* Provided data
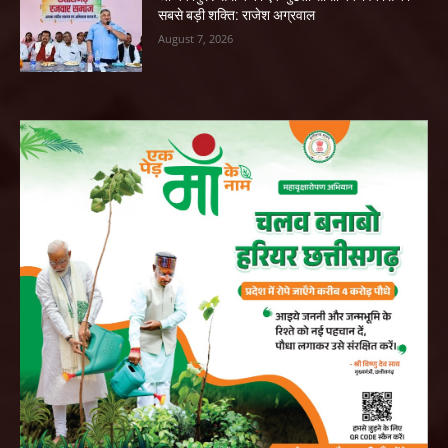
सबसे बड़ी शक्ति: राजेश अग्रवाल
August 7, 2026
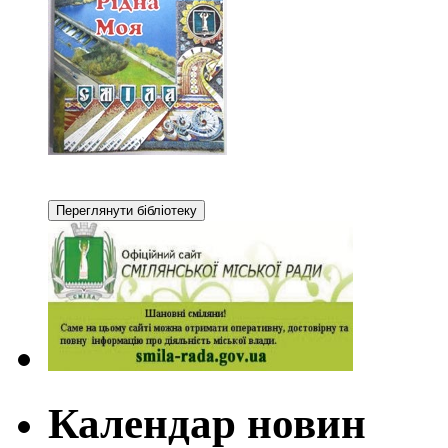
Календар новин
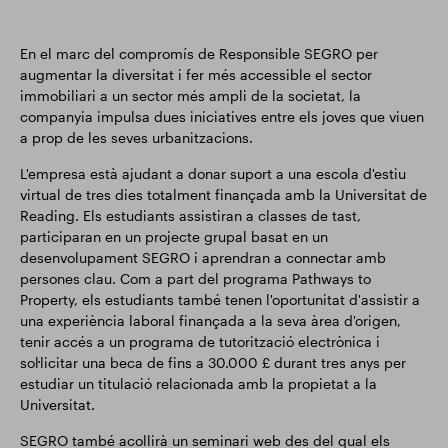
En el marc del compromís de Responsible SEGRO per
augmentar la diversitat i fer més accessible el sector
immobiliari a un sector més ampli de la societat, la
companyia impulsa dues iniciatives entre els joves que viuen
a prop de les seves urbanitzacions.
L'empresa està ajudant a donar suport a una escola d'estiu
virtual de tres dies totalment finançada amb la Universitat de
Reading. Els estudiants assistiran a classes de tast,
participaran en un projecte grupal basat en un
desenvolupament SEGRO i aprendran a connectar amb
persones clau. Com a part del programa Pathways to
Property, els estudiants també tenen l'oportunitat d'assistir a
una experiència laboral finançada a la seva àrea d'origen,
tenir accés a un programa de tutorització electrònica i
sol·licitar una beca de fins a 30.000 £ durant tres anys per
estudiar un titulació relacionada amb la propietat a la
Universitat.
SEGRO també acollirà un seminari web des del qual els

* * *

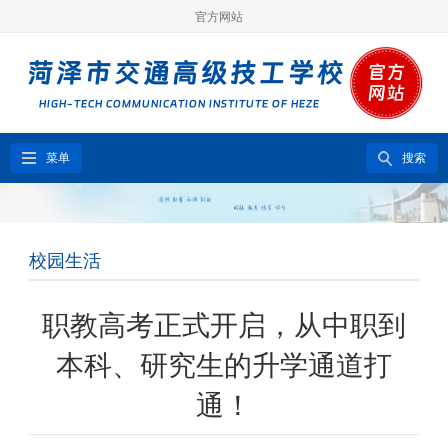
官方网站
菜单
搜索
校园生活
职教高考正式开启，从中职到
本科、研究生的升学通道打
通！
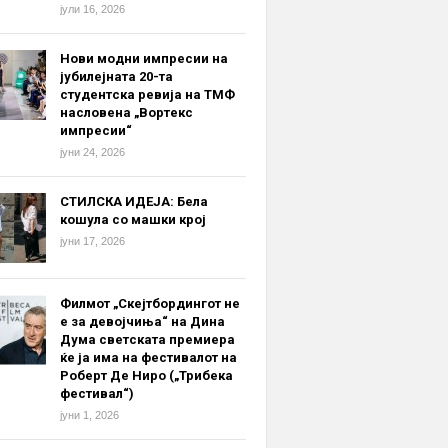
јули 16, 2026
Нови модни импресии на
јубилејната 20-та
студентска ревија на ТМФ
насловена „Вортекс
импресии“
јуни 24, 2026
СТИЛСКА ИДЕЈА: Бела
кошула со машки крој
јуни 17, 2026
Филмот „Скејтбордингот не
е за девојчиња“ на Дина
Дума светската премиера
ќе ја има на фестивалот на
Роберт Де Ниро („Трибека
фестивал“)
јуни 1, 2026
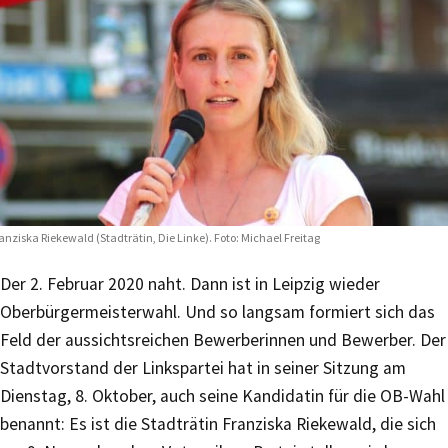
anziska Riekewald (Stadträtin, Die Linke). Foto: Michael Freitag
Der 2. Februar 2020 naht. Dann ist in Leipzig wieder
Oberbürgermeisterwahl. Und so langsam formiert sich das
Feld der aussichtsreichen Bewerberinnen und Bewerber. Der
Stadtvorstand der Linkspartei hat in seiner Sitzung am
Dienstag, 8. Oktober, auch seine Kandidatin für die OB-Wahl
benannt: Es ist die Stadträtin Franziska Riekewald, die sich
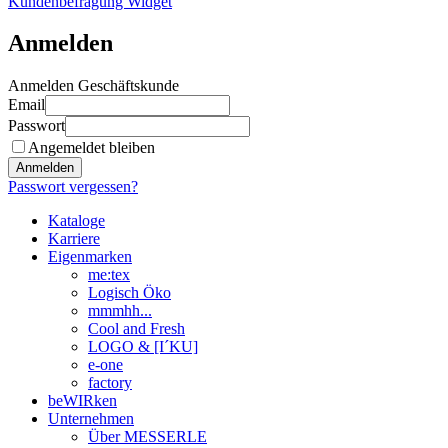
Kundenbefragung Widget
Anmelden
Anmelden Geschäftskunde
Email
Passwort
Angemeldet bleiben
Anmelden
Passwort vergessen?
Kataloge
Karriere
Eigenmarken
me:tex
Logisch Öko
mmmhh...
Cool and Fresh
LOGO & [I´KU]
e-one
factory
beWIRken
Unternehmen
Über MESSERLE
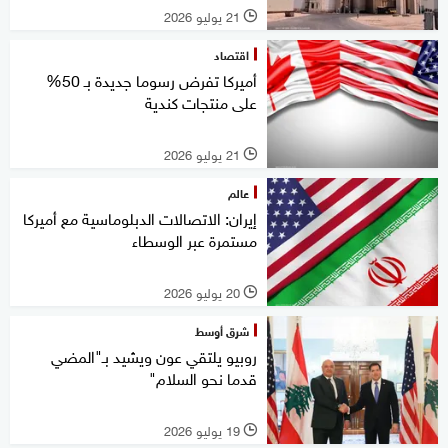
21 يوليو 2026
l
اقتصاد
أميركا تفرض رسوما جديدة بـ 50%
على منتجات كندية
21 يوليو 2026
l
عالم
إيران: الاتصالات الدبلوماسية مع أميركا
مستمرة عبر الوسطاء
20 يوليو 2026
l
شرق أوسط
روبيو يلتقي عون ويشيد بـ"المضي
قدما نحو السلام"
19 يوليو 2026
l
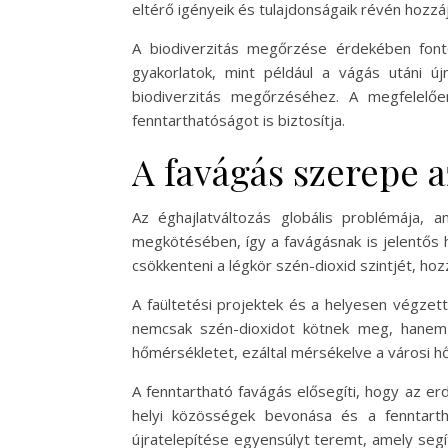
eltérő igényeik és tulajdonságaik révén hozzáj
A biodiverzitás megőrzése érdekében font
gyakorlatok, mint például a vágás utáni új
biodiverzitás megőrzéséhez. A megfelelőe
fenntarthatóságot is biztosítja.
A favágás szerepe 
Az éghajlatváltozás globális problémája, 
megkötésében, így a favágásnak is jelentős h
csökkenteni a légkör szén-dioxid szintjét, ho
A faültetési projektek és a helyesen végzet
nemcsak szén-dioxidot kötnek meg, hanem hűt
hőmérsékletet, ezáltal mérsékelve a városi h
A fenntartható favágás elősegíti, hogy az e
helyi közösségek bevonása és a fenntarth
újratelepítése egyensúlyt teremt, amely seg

* What the task requires
Read through the entries and copy every line that includes "finançada".

* Solution for this problem
virtual de tres dies totalment finançada amb la Universitat de
una experiència laboral finançada a la seva àrea d'origen,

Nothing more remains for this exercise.